The answer must consist of every line from the data that holds "show".

^^^^

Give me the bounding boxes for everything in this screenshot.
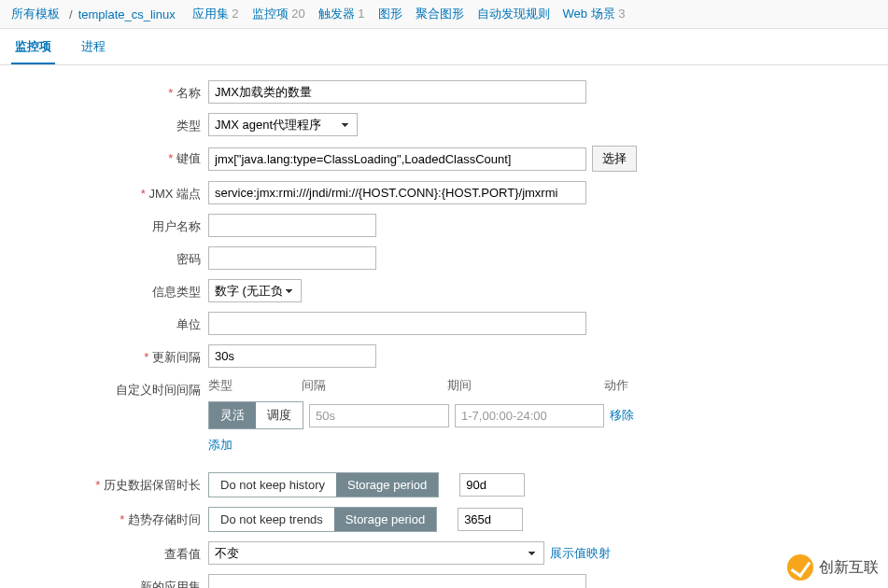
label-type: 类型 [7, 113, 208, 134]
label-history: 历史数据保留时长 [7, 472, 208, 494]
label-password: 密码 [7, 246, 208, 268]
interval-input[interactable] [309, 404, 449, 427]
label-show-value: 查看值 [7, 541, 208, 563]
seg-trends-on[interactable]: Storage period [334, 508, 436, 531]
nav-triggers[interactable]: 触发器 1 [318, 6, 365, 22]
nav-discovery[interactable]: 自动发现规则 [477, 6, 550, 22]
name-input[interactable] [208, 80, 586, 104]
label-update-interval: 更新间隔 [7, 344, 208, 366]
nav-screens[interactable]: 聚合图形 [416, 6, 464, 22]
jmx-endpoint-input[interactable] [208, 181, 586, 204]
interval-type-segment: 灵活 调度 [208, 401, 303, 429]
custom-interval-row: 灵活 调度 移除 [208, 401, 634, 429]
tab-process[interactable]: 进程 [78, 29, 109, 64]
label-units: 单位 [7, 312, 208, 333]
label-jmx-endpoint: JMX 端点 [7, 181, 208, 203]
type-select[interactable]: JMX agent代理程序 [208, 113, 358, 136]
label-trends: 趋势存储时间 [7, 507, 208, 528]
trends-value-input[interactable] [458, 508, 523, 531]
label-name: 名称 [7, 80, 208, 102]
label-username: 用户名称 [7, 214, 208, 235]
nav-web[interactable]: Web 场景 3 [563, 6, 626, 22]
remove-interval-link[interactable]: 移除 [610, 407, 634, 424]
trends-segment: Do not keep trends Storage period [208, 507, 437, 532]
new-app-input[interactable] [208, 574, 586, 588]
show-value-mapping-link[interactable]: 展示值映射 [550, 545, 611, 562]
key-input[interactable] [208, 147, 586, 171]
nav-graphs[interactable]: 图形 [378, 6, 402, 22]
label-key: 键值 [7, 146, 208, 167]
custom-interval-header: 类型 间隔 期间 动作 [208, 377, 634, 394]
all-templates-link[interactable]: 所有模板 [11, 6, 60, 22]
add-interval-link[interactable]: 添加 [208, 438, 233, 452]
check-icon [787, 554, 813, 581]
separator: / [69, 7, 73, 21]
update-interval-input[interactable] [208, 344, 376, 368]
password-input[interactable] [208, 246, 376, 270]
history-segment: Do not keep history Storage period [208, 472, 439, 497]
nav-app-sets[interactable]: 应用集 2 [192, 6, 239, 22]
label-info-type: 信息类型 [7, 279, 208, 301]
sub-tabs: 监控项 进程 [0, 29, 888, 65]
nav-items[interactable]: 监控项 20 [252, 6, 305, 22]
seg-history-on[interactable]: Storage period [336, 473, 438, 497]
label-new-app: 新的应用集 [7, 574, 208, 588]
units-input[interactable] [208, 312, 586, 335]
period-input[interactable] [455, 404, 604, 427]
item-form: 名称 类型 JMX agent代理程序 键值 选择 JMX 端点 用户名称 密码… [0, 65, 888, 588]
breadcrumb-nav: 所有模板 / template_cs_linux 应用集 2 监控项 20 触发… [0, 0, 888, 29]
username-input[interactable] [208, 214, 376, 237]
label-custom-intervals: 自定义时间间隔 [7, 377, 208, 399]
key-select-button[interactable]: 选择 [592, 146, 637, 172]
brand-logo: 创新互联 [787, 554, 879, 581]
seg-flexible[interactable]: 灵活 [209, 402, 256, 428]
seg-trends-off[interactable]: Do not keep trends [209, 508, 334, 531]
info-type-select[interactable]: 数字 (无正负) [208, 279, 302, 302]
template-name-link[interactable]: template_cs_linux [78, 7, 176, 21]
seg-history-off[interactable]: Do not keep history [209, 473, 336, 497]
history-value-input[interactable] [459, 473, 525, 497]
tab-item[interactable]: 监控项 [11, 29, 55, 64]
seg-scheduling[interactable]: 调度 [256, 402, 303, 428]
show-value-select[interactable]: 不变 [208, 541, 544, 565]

^^^^

__Output below__.
label-show-value: 查看值 [7, 541, 208, 563]
show-value-mapping-link[interactable]: 展示值映射 [550, 545, 611, 562]
show-value-select[interactable]: 不变 [208, 541, 544, 565]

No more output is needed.